Lifestyle — August 11, 2021 at 1:10 pm

Pieces of a Greater Wholeheartedness


With us living in a world of extremes these days, I believe a timely shift in our collective way of thinking is in order; collective being the operative word.

It’s commonly thought that somehow our individual decisions are our own and that the plights and problems of others are just that. Thinking, “It’s none of our business,” somehow also equates to “It’s not our problem” when something doesn’t seem to directly involve us, but is that really true? From the seemingly inconsequential choices we make in our micro personal and professional lives, to those we make on a political, socio-macro scale, are we going about our daily lives governed mostly by our own interests, or are we giving thought to the collective sum of our choices and actions? It’s time to engage, because in reality, we as a people and as a species on this earth are all much more interconnected than we truly understand.

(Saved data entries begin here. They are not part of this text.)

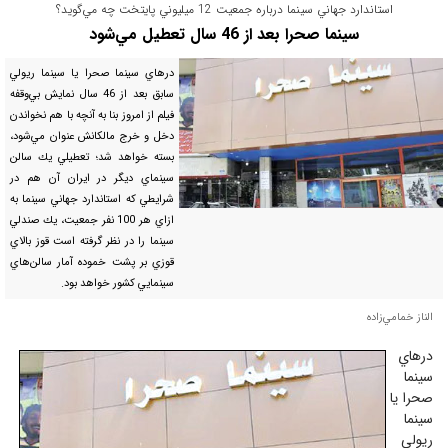
استاندارد جهاني سينما درباره جمعيت 12 ميليوني پايتخت چه مي‌گويد؟
سينما صحرا بعد از 46 سال تعطيل مي‌شود
درهاي سينما صحرا يا سينما ريولي
سابق بعد از 46 سال نمايش بي‌وقفه
فيلم از امروز بنا به آنچه با هم نخواندن
دخل و خرج مالكانش عنوان مي‌شود،
بسته خواهد شد؛ تعطيلي يك سالن
سينماي ديگر در ايران آن هم در
شرايطي كه استاندارد جهاني سينما به
ازاي هر 100 نفر جمعيت، يك صندلي
سينما را در نظر گرفته است قوز بالاي
قوزي بر پشت خموده آمار سالن‌هاي
سينمايي كشور خواهد بود.
الناز‌ خمامي‌زاده
درهاي
سينما
صحرا يا
سينما
ريولي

We must stop wearing exhaustion as a status symbol in our society and stop martyring ourselves to the point where everyone believes their life, work, or time is somehow more important or valuable, than helping anyone else. You hear it in every utterance of “I’m too busy for _____.” It’s behind every closed door, and ounce of work that’s avoided. If energies like this are left unchecked, they can dismantle and be quite destructive. Yes, we all need healthy boundaries, and to recognize when we’re enabling instead of helping, but we also need balance and we’re all ultimately yearning for harmony.

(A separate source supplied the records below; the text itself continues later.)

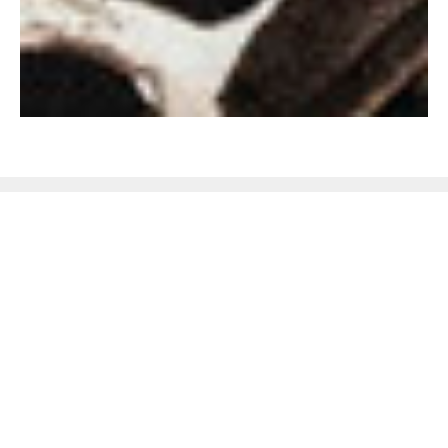
Не поверишь, пока не
проверишь!
Закажите бесплатную консультацию
аромадизайнера по подбору ароматов и
оборудования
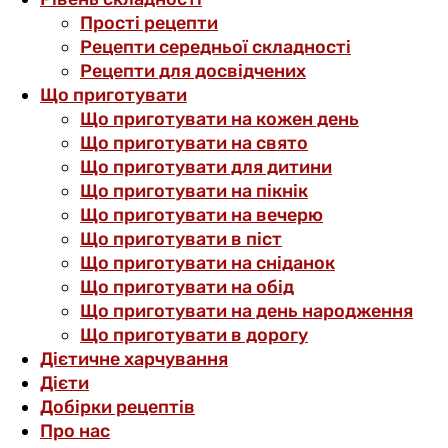
Прості рецепти
Рецепти середньої складності
Рецепти для досвідчених
Що приготувати
Що приготувати на кожен день
Що приготувати на свято
Що приготувати для дитини
Що приготувати на пікнік
Що приготувати на вечерю
Що приготувати в піст
Що приготувати на сніданок
Що приготувати на обід
Що приготувати на день народження
Що приготувати в дорогу
Дієтичне харчування
Дієти
Добірки рецептів
Про нас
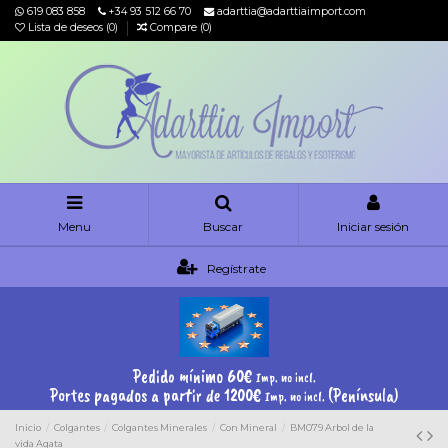
619 083 858
+34 93 512 66 70
adarttia@adarttiaimport.com
Lista de deseos (
0
)
Compare (
0
)
Menu
Buscar
Iniciar sesión
Regístrate
Pedido mínimo 60€
Imp. no incl.
Portes pagados a partir de 1200€
(Península)
Imp. no incl.
Inicio
Colgantes
Colgantes Minerales
Con Mineral
BM079 Arbol de la
vida Agata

The mathematical Chaos Theory, or more specifically, The Butterfly Effect, suggests one small change in circumstances can affect larger conditions; or that the flap of a butterfly’s wings in Brazil can set off a tornado in Texas. Whether you believe this theory or not, we’ve seen any number of examples of when collective decisions can cause a disruption, be it good or bad, in areas from everything such as environmental issues to societal concerns. We call them trends, and they’re the ebb and flow of life. Eventually these trends compound to the point where they cannot be ignored and almost always, the solution has effects on everyone whether they realize it or not.

Take something as nondescript as an office coffee maker. A lack of conscientiousness among staff to make a new pot or keep the appliance clean may lead an employer to remove it altogether. This now forces everyone in the office to change their routine in order to access coffee throughout the day. Maybe a coffee service is hired to avoid these other issues, but with a new expenditure may come higher quotas or a cut in another area to meet the cost.

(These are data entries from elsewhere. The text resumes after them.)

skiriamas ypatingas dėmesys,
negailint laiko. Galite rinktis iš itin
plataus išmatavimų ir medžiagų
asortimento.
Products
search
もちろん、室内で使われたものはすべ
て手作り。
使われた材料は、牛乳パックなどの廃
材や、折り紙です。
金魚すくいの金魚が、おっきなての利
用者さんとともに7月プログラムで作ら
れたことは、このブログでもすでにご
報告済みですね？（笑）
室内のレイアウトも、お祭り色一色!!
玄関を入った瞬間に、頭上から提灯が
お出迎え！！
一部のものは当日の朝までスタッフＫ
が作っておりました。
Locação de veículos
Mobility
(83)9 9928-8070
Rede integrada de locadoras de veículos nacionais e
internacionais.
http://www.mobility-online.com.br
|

Everything we do or decide not to do has an effect on the world around us, and the truth is the real power of good culture comes from living courteously, thoughtfully, and in service of others, not just from physically being together in a space. It’s why philosophers like Aristotle were of the mind that “the whole is greater than the sum of its parts,” and why we take strength from mantras like “together we stand; divided we fall.”

We feel stronger when we feel connected, but that sense is in short supply after a distanced year and a half of living and working remotely. To walk this path again, begins with each of us, the individuals who together make each company what it is. We must widen our gaze and pay more attention to wholehearted ways of being whether together or not. We must ask not just what a company can do for us, but what we can do for each other.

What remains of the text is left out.